#### Material for the task

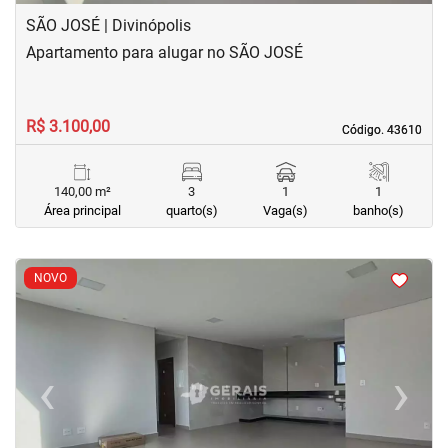
SÃO JOSÉ | Divinópolis
Apartamento para alugar no SÃO JOSÉ
R$ 3.100,00
Código. 43610
Código. 43610
140,00 m²
3
1
1
Área principal
quarto(s)
Vaga(s)
banho(s)
<
<
<
<
NOVO
‹
›
Previous
Next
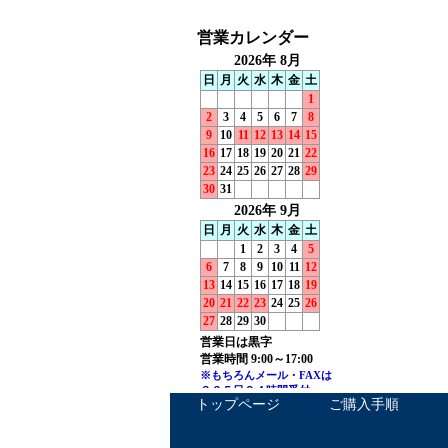
トップページ
ご購入手順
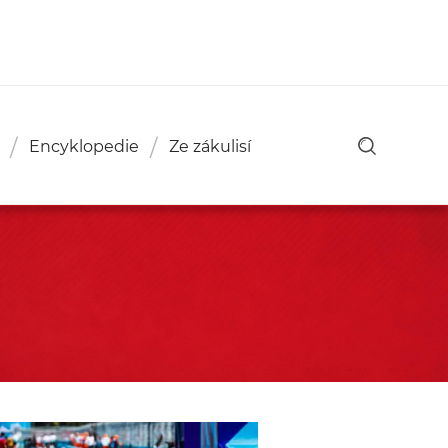
Encyklopedie
Ze zákulisí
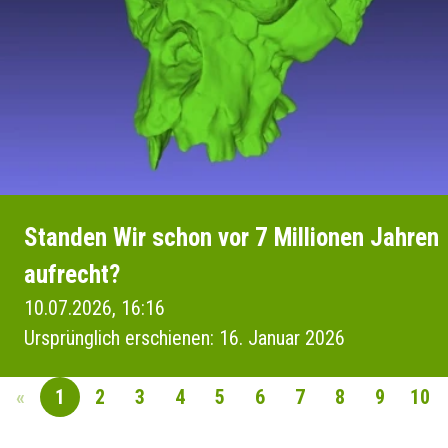
Standen Wir schon vor 7 Millionen Jahren
aufrecht?
10.07.2026, 16:16
Ursprünglich erschienen: 16. Januar 2026
«
1
2
3
4
5
6
7
8
9
10
SEITENNAVIGAT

########

> [Problem statement]
Throughout the material, how many lines contain the string "JOSÉ"? Answer with the number alone.

> [Solution below]
2